There’s fresh hope for accountability on some of the deaths of 34 mine workers killed by police in Marikana, in August 2012. These are the sentiments of the victims’ families attending the trial of former North West deputy police commissioner, General William Mpembe, and three other senior police officers. They’ve been charged with allegedly concealing the death of one the mine workers.

Reliving the Marikana tragedy; among those in the public gallery is the Segalala family. The senior police officers stand accused of concealing their father’s death. His son, Buti Segalala, says that they want justice for their father.

“We came here because we want justice for our father. He was killed and we don’t really know how and by who. Maybe we can get closure. He was the bread-winner at home.”

While the Farlam Commission of Inquiry recommended the prosecution of over 60 police officers; to date, it has not happened, but with one case on the court roll, victims’ families are hopeful.

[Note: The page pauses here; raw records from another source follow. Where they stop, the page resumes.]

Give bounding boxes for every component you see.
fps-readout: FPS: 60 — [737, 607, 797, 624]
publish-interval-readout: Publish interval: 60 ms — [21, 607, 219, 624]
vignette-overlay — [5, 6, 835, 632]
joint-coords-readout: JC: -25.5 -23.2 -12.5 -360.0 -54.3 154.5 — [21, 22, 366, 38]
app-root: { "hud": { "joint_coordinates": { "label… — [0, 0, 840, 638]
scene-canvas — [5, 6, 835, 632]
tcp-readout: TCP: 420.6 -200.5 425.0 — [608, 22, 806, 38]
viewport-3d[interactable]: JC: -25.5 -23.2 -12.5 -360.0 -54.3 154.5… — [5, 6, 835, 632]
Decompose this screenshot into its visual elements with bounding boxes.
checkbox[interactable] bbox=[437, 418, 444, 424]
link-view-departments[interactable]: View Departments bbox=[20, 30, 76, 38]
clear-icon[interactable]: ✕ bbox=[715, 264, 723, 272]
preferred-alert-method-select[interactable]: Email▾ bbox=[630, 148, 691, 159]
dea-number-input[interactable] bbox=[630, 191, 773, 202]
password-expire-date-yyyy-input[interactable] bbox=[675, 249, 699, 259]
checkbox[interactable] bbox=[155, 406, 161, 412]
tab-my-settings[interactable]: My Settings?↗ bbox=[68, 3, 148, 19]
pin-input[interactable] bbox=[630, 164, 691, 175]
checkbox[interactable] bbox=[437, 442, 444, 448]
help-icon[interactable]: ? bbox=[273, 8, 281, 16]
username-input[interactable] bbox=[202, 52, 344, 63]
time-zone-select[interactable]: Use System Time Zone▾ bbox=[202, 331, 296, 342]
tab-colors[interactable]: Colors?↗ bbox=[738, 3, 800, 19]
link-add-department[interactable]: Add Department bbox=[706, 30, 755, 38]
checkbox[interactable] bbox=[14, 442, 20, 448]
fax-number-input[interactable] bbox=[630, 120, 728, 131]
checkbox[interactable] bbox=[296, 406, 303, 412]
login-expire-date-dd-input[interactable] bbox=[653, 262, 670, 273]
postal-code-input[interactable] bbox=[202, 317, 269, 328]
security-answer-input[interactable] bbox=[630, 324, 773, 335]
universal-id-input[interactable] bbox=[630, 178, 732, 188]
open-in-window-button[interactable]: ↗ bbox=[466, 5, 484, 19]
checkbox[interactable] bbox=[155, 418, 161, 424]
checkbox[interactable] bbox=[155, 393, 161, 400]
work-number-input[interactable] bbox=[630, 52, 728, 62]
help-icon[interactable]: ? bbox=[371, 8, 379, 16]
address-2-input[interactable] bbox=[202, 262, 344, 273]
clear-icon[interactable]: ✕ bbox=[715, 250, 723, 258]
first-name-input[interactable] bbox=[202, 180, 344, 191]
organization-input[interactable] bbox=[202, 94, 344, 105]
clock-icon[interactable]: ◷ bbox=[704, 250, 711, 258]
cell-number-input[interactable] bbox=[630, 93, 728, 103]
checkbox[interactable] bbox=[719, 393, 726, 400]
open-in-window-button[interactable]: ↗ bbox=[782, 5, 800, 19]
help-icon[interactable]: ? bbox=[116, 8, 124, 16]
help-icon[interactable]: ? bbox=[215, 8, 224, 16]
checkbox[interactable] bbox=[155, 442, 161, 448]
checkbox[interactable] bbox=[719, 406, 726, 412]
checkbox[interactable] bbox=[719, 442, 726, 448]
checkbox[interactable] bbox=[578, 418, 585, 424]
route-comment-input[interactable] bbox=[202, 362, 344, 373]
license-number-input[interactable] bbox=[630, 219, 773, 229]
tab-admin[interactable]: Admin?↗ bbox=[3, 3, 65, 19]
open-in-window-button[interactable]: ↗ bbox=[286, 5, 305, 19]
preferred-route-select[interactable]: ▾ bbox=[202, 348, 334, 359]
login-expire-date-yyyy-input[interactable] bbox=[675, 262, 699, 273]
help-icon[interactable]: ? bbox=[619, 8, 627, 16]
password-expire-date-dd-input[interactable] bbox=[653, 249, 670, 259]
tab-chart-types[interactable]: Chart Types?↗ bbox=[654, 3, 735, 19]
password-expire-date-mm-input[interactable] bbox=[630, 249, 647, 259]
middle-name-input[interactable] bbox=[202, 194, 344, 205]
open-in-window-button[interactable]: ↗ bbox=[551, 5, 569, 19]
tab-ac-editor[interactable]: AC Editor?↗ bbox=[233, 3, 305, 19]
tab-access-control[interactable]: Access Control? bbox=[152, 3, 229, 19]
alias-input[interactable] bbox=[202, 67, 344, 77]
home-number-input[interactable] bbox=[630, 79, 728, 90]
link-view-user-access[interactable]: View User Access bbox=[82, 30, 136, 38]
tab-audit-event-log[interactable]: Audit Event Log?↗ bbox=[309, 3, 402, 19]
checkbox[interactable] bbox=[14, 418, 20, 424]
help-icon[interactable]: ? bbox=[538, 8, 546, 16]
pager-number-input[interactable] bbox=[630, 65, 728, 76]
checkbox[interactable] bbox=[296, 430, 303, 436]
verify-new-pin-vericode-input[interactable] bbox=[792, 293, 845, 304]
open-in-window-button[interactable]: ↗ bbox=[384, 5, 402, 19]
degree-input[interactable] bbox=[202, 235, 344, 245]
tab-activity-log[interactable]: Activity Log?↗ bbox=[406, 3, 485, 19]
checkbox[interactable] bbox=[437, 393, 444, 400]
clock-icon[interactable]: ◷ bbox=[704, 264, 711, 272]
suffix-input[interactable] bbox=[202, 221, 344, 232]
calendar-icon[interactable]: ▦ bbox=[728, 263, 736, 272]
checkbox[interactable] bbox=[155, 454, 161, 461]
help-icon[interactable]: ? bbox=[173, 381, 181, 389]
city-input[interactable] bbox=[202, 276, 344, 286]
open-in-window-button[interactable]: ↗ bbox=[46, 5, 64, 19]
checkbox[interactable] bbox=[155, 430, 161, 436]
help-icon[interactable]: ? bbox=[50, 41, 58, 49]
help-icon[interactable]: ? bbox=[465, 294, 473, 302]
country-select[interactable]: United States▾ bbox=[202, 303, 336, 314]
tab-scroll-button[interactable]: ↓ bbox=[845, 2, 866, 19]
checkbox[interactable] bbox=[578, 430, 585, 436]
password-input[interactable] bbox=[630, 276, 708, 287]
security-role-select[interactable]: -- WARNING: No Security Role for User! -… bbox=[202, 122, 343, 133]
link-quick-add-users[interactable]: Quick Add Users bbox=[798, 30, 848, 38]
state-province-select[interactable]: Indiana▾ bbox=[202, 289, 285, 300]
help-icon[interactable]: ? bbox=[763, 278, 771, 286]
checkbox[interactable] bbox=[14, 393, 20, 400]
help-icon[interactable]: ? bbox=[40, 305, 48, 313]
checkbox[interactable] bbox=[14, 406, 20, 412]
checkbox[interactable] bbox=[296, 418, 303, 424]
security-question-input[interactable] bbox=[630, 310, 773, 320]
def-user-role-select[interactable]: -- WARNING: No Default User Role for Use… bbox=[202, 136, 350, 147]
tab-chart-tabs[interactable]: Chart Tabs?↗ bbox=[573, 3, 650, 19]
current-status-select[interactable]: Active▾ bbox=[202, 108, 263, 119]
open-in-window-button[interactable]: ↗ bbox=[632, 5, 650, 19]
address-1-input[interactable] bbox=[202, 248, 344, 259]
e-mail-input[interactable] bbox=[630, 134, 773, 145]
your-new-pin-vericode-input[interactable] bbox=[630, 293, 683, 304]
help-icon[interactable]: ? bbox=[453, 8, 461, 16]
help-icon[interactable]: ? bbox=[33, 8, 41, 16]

Lawyer Nomzamo Zondo says they want to know how the miners died.

“The police successfully concealed the death of a mine worker. We want to know how he died, and generally families in Marikina, want to see criminal accountability.”

Some of the workers arrested on the fateful day have missed not a single day of the court proceedings. Over 259 were arrested. One of those arrested, Xolani Nzuza, says a lot was hidden from the Farlam Commission.

“This is for the first time I am hearing the sensitive information in court. At the commission, so much was hidden; we want to know how our colleagues died.”

Inside court, a legal battle ensued. The first state witness, an IPID investigator, was subjected to tough cross examination.

North West High Court Judge, Ronald Hendricks, says efforts should be made in order to start and proceed with the trial.

Lawyers for the accused do not want to  comment until the matter is finalised. The case has been postponed  12 August for a two week sitting.